Al-maryamiyyun or Maryamites an Arab Christian sect that appeared in the Arabian Peninsula believed in three gods: God, Jesus, and Mary. It is said that they believed in a trinity, with Mary being part of a trinity. It is believed that they were mentioned in the Quran, where their deification of Jesus and Mary was condemned. Some researchers and scientists belief that the Al-maryamiyyun are the same as the Collyridianism sect that appeared in the fourth century, while some believe that they are two different sects

Unlike Collyridianism, the Al-maryamiyyun sect in historical sources does not mention that its followers were women; rather, its followers are considered to be both men and women, and it is not mentioned that they offered cakes as a sacrifice to Mary. Some scholars believe it that the Al-maryamiyyun became extinct in the seventh century as a result of the spread of the religion of Islam.

== Name meaning ==
Anastase-Marie al-Karmali, a Catholic priest, Carmelite monk, and Iraqi Arab linguist, stated that the Marianite sect had more than one name. The name Marianism is derived from the name Marion, a diminutive of Maryam (Mary) in the Aramaic language. Saliba ibn Yuhanna mentioned them by this name, and also referred to them as the Maryamites, also in the Aramaic language. Ibn Taymiyyah mentioned them by this term, and then referred to them as the Marmiya, an Arabicized form of Maryam. He also mentioned that Sa'id ibn al-Batriq referred to them by this name, and also as the Barbarāniyyah, saying that the Arameans called them this because the Marians were Bedouin.

== Origin and beliefs ==
Helmy Yaacoub, a Hegumen and researcher of religions in the Coptic Orthodox Church, believes that the origin of a sect was that they worshipped the planet Venus and offered it barley bread as a sacrifice. When they embraced Christianity, they made Mary part of the Trinity. He assumes that the sect continued to exist until the seventh century and he mentions it by the names of the Maryamites and the Collyridianism, which indicates that he considers them to be the same sect.

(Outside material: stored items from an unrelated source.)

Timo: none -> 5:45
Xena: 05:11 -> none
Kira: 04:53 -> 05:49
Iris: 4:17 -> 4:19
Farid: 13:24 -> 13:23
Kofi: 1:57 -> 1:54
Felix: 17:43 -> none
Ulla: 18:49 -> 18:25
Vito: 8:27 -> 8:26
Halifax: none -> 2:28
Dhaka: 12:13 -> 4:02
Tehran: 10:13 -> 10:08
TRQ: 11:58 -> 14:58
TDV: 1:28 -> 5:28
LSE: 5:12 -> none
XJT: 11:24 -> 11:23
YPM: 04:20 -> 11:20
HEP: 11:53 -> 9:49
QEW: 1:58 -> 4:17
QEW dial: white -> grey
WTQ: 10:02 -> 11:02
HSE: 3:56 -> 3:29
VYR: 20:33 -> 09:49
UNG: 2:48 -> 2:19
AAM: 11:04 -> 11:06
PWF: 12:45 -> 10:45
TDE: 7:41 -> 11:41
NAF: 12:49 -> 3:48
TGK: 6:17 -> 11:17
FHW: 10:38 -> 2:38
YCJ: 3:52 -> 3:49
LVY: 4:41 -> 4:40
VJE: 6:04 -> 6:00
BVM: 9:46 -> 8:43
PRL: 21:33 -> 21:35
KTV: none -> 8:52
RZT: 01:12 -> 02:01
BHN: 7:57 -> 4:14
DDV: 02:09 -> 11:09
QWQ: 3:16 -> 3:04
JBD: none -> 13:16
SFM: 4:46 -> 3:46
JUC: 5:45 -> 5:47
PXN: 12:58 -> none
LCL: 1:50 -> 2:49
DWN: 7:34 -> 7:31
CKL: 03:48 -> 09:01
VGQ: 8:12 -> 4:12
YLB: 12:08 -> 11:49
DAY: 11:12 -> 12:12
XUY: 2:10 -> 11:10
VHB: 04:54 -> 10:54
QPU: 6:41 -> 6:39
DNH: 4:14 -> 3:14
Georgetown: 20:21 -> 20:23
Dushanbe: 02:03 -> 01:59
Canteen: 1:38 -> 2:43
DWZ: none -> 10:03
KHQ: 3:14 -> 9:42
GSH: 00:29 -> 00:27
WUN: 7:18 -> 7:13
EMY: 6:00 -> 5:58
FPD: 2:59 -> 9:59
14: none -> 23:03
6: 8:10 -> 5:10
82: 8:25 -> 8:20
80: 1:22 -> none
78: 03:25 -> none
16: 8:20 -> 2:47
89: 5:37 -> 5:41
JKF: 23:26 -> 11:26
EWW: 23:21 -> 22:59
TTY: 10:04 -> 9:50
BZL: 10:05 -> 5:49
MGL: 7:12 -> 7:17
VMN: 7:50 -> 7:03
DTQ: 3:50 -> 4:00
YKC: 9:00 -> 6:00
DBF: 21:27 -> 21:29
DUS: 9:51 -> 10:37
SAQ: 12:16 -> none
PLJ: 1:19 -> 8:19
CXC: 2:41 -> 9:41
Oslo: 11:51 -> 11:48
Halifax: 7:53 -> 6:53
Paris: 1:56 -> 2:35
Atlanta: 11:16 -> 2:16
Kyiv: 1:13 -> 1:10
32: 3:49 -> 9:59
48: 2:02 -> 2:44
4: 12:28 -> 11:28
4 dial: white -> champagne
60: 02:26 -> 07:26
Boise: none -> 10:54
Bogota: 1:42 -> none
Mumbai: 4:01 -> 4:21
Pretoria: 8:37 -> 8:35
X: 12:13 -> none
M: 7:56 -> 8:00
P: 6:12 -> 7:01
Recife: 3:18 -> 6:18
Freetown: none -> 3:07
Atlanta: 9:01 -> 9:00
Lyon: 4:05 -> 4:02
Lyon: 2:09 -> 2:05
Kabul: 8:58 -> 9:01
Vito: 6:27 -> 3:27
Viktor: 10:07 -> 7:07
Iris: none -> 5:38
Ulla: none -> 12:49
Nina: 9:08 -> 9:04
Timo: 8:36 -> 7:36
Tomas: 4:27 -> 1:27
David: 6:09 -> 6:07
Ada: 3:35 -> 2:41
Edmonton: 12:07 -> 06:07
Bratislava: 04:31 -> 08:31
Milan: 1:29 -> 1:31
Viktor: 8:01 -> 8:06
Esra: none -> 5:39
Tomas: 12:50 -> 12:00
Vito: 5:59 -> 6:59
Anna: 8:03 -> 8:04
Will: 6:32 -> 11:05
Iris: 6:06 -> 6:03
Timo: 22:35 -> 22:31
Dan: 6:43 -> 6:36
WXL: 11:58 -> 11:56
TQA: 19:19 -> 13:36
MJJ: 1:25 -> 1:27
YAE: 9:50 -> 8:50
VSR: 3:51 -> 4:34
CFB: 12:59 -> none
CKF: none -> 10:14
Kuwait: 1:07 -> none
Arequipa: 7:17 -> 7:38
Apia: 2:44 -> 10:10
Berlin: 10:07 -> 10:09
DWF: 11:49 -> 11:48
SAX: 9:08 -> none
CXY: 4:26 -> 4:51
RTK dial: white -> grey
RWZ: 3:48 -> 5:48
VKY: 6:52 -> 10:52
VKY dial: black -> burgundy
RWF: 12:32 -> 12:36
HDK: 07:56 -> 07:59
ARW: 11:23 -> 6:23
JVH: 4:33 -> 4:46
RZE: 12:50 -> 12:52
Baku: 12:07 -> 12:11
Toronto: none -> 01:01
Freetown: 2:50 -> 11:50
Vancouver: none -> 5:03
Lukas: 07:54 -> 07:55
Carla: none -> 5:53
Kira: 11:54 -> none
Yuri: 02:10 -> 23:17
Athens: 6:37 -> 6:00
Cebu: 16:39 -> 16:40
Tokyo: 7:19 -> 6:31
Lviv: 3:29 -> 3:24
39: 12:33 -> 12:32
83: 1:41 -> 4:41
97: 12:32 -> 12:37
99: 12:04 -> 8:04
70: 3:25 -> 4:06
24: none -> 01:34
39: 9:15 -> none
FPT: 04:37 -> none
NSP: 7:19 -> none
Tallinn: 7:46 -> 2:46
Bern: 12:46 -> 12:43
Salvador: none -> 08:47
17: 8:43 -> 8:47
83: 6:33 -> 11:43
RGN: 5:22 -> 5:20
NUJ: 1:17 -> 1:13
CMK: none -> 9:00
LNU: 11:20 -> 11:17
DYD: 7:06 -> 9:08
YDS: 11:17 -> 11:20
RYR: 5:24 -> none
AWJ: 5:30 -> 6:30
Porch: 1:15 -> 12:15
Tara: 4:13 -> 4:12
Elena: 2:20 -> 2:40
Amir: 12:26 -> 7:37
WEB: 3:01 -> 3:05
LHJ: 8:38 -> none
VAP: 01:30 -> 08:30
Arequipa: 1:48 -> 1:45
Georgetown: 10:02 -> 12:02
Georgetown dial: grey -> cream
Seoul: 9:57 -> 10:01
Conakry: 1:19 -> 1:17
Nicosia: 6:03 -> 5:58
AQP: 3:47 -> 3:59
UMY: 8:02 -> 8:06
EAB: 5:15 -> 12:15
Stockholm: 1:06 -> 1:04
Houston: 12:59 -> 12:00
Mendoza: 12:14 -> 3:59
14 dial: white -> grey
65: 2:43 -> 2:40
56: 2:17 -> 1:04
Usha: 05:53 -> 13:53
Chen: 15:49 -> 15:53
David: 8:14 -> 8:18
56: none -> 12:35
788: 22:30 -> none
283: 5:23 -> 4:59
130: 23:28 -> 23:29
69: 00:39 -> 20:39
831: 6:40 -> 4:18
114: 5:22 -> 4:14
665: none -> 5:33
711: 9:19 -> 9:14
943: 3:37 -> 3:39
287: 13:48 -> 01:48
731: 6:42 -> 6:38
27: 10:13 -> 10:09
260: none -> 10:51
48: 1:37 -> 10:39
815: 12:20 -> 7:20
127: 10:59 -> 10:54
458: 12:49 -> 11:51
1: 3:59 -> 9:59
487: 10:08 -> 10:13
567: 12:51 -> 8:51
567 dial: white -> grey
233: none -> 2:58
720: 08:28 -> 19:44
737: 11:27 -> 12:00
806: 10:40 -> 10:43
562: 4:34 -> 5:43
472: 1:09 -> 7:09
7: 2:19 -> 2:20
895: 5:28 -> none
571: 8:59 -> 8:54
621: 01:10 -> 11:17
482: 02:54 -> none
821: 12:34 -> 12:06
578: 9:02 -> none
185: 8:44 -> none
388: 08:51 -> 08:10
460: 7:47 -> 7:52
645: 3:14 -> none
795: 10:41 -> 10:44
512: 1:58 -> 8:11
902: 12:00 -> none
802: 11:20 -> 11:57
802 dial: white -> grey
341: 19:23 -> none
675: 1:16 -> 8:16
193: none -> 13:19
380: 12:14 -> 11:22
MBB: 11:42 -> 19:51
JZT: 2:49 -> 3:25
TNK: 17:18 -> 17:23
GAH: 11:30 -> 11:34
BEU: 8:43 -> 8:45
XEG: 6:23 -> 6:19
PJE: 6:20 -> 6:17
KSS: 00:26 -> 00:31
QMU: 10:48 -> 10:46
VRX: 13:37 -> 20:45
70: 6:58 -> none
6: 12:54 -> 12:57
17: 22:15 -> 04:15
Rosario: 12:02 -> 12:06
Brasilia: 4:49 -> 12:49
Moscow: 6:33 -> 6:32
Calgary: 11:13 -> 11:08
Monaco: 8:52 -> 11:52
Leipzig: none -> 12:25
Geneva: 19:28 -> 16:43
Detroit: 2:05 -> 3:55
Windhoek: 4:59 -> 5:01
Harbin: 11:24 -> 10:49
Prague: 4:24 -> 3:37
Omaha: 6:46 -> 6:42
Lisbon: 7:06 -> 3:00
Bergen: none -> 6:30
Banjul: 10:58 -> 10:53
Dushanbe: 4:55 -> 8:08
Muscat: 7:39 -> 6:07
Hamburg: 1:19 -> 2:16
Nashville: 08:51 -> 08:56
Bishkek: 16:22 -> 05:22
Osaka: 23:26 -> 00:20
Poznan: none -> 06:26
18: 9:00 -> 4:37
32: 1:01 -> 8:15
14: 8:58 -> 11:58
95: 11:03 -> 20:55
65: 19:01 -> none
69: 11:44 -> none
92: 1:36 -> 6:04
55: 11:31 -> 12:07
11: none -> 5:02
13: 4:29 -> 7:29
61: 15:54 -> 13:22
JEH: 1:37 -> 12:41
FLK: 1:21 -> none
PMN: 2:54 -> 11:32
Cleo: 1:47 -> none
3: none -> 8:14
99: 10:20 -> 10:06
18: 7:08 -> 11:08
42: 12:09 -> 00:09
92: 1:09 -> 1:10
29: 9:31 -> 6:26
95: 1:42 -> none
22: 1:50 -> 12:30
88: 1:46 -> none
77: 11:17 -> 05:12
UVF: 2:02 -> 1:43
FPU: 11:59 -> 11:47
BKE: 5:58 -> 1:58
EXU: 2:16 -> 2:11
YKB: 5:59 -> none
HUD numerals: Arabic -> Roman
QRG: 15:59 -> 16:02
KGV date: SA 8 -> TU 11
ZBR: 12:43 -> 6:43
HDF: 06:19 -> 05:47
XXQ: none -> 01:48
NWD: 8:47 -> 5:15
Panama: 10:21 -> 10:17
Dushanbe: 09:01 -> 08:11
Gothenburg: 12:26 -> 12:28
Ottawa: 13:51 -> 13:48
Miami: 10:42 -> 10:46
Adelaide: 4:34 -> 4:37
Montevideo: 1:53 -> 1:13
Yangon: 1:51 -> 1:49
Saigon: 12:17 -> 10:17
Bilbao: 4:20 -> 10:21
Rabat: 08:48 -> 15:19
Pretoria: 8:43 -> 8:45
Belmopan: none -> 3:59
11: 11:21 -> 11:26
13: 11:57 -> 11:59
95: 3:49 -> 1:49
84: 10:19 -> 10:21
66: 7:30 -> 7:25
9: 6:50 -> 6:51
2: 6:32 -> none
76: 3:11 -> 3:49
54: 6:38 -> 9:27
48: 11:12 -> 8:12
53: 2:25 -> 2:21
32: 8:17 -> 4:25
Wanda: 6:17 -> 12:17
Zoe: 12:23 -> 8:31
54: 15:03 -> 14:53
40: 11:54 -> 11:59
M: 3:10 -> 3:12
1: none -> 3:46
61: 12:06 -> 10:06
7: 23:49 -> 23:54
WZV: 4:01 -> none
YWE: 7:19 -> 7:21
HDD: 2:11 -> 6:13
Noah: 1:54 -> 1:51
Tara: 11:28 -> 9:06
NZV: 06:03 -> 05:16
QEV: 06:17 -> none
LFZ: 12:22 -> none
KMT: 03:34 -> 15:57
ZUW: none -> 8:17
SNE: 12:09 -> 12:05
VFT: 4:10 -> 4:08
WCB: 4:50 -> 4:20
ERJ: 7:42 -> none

According to Ishtar TV, these were pagan Egyptians who believed in Osiris, Isis, and Horus. They reconciled their beliefs with Christianity by creating a trinity consisting of the Father, Mary, and Jesus. They believed that Mary was the wife of the Father who gave birth to Jesus the Son. This sect died out in the 7th century due to the Muslims and it is believed that the Collyridianism and the Mariamites are the same sect.

== Historical sources ==
In Arabic sources, when the Mariamite sect is mentioned, they only indicate that they believed Mary to be a goddess, and do not mention that they offered cakes as a sacrifice to her or that they had female followers. Eutychius of Alexandria, a Melkite Patriarch of Alexandria, is considered the oldest source mentioning an Al-Maryamiyyun sect, and he stated that the sect had two names: the Barbarāniyyah (Arabic: البربرانية) and the Maryamiyyūn, he pointed out that this is a sect that believes that Jesus and Mary are two gods The Muslim scholar Ibn Taymiyyah quoted and transmitted in his book, from Eutychius of Alexandria in his book Al-Jawāb al-Ṣaḥīḥ li-man baddala dīn al-Masīḥ

John of Damascus mentions in his book The Fountain of Knowledge this sect, but versions of the book differ slightly in content due to variations in manuscripts. Some manuscripts mention the Collyridianism sect and state that it was named so because it offered cakes to Mary, but he does not mention that it was a sect composed of women's, nor does he mention that it believed Mary to be a goddess. There are manuscripts that mention the Maryamites sect, stating that they were in the Arabian Peninsula and believed that Mary was a goddess and that she gave birth to the god Jesus.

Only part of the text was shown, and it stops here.